Plenty of work for unions— and politicians who want to earn their support going forward— need to do. At this point it might be worth taking a look at what Señor Trumpanzee has promised to do on day one of his fantasy second term— the dictator day. The Washington Post counted “41 distinct day one promises for voters— and union presidents— to consider. These are the 4 he’s mentioned the most frequently:


  • Trump has promised, on day one, to cut funds to schools that teach what he has described as“critical race theory” and “transgender insanity.”

  • He has mentioned starting the “largest deporation operation in American history.”

  • Trump has vowed to “repeal Biden’s electric vehicle mandate.” 

  • He has also repeatedly promised to “keep men out of women’s sports.”


As for Trump’s health care plan for Term Two, Jonathan Chait wrote it is to let insurers charge more for preexisting conditions. (That was the “concept of a plan” he mentioned at the debate.) On Meet the Press, Trump’s weirdo running mate advocated for “a partial or complete return to the system that existed before Obamacare. In that world, prior to 2014, it was very difficult to find affordable coverage unless you were on Medicare, Medicaid, or got insurance through your employer. There was a market for individual insurance, and it was possible to buy plans if you didn’t get coverage through a government plan or through work. But that market was dominated by ‘adverse selection’— the only way insurers could make money was to weed out any customers likely to need medical care. Cheap plans could be sold to people who were young and healthy.
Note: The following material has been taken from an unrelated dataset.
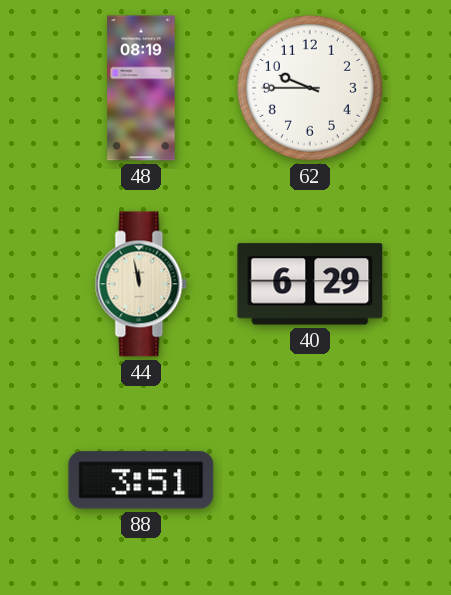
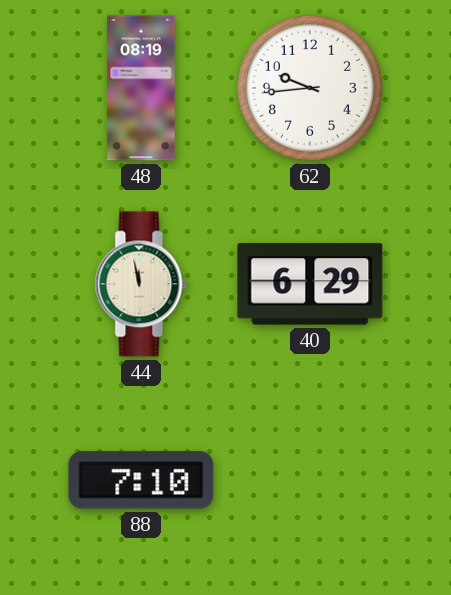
62: 9:45 -> 9:44
88: 3:51 -> 7:10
Oftentimes, those plans denied coverage for any preexisting condition, or had hidden limits on the amount the insurer would have to pay, so if you got very sick, you would discover you faced ruinous costs not covered by your insurance.”


“Vance,” wrote Chait, “tries to pitch this idea in the friendliest possible way, but the idea is unmistakable. Vance explains that Trump wants to: ‘implement a deregulatory agenda so that people can pick a health care plan that fits them. Think about it: a young American doesn’t have the same health care needs as a 65-year-old American. And a 65-year-old American in good health has much different health care needs than a 65-year-old American with a chronic condition. We want to make sure everybody is covered, but the best way to do that is to actually promote more choice in our health-care system and not have a one-size-fits all approach that puts a lot of the same people into the same insurance pools, into the same risk pools, that actually makes it harder for people to make the right choices for their families.’ Vance is correct that young people have different needs than old people, and healthy people have different needs than sick people, and putting them all in the same risk pool means charging young people more than they would otherwise pay. (Again, insurers can currently charge old customers up to three times the rate they charge the young— Vance thinks they should be able to charge the old even more.) What he doesn’t tell the audience is that allowing insurers to give cheaper plans to the young and healthy means letting them charge more— much, much more— to people who aren’t young and healthy. Perhaps some people have a member of their family who has an expensive medical condition. Those people would be unable to obtain decent coverage, as was the case before Obamacare.”